The city jointly purchased the 81-acre Warm Mineral Springs Day Spa with Sarasota County for $5.5 million in 2010. Since then, some residents have wondered if the partnership can continue to work with the county if either agrees to bring the private sector into the mix.
North Port Mayor Linda Yates repeatedly said during recent meetings that government has “no place” in the private sector. She and city commissioners Rhonda DiFranco and Cheryl Cook voted to sell the Springs in its entirety. Yates said it should go back to private hands if there’s a proposal for development, such as a hotel, anywhere on the property. Cook said she wouldn’t want the city to be responsible if a hotel went bankrupt. The commission will revisit the Springs issue at a 1 p.m. meeting Monday at City Hall.
For Sarasota, Charlotte and numerous other Florida counties, commingling public-private dollars for projects creates economic engines for higher-paying jobs, environmental preservation, transportation solutions and safety issues, and ultimately helps save taxpayers’ money.
Last year, Gov. Rick Scott praised Charlotte County for its public-private efforts in bringing Riviera Beach, Fla.-based food distributor Cheney Brothers Inc. to the area. Through the public-private partnership, future plans include building a 250,000-square-foot distribution center in Charlotte — a nearly $30 million capital investment to bring an estimated 380 jobs to Punta Gorda, with wages averaging $36,000 annually, plus benefits.
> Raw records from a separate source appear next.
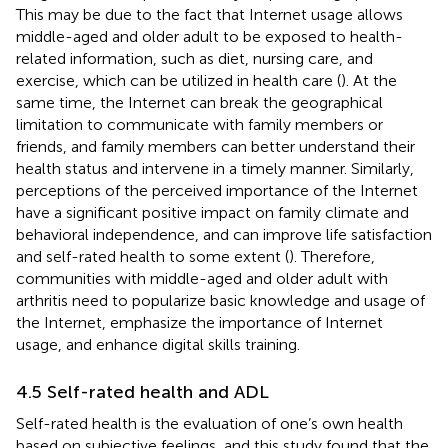
This may be due to the fact that Internet usage allows
middle-aged and older adult to be exposed to health-
related information, such as diet, nursing care, and
exercise, which can be utilized in health care (
). At the
same time, the Internet can break the geographical
limitation to communicate with family members or
friends, and family members can better understand their
health status and intervene in a timely manner. Similarly,
perceptions of the perceived importance of the Internet
have a significant positive impact on family climate and
behavioral independence, and can improve life satisfaction
and self-rated health to some extent (
). Therefore,
communities with middle-aged and older adult with
arthritis need to popularize basic knowledge and usage of
the Internet, emphasize the importance of Internet
usage, and enhance digital skills training.
4.5 Self-rated health and ADL
Self-rated health is the evaluation of one’s own health
based on subjective feelings, and this study found that the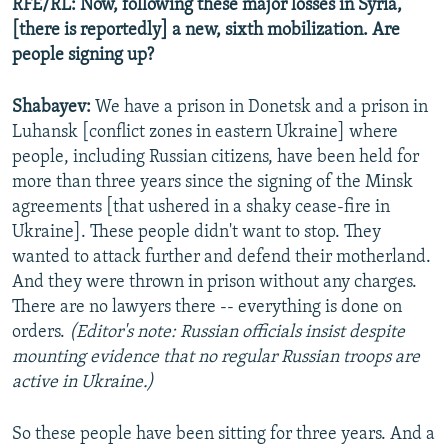
RFE/RL: Now, following these major losses in Syria,
[there is reportedly] a new, sixth mobilization. Are
people signing up?
Shabayev:
We have a prison in Donetsk and a prison in
Luhansk [conflict zones in eastern Ukraine] where
people, including Russian citizens, have been held for
more than three years since the signing of the Minsk
agreements [that ushered in a shaky cease-fire in
Ukraine]. These people didn't want to stop. They
wanted to attack further and defend their motherland.
And they were thrown in prison without any charges.
There are no lawyers there -- everything is done on
orders.
(Editor's note: Russian officials insist despite
mounting evidence that no regular Russian troops are
active in Ukraine.)
So these people have been sitting for three years. And a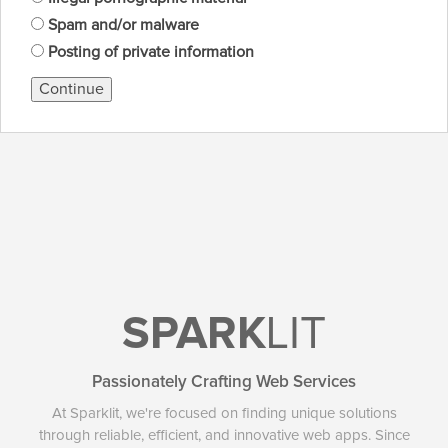
Spam and/or malware
Posting of private information
Continue
SPARK
LIT
Passionately Crafting Web Services
At Sparklit, we're focused on finding unique solutions
through reliable, efficient, and innovative web apps. Since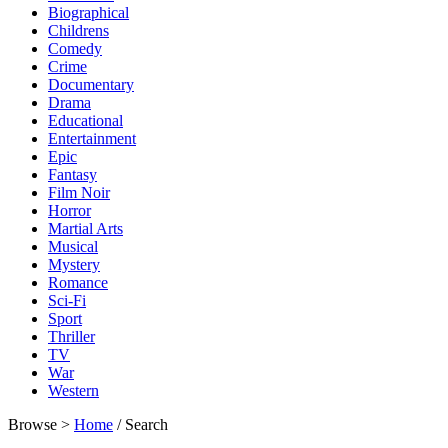
Biographical
Childrens
Comedy
Crime
Documentary
Drama
Educational
Entertainment
Epic
Fantasy
Film Noir
Horror
Martial Arts
Musical
Mystery
Romance
Sci-Fi
Sport
Thriller
TV
War
Western
Browse >
Home
/ Search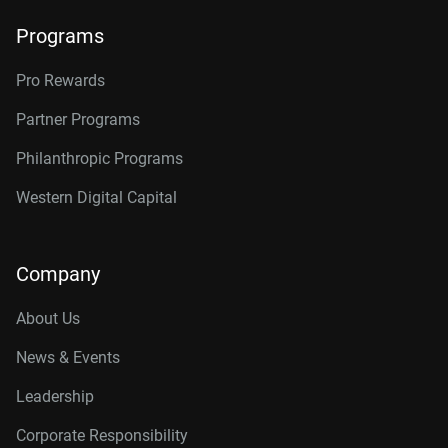
Programs
Pro Rewards
Partner Programs
Philanthropic Programs
Western Digital Capital
Company
About Us
News & Events
Leadership
Corporate Responsibility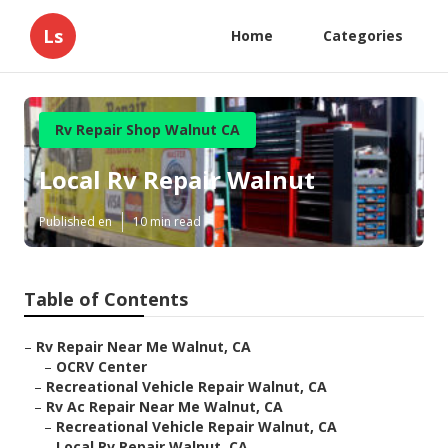
Ls
Home
Categories
Rv Repair Shop Walnut CA
Local Rv Repair Walnut
Published en
10 min read
Table of Contents
–
Rv Repair Near Me Walnut, CA
–
OCRV Center
–
Recreational Vehicle Repair Walnut, CA
–
Rv Ac Repair Near Me Walnut, CA
–
Recreational Vehicle Repair Walnut, CA
–
Local Rv Repair Walnut, CA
In Sarasota, a public-private deal between Marina Jack and the city of Sarasota dates back to 1968. Since then, Marina Jack has privately financed more than $10.5 million in dock facilities and improved amenities for the marina without any subsidies from the city. Marina Jack assumes all storm and insurance liability for the city-owned asset, and generates a payroll of about $3.5 million annually with 150 employees, according to its owner, Bob Soran.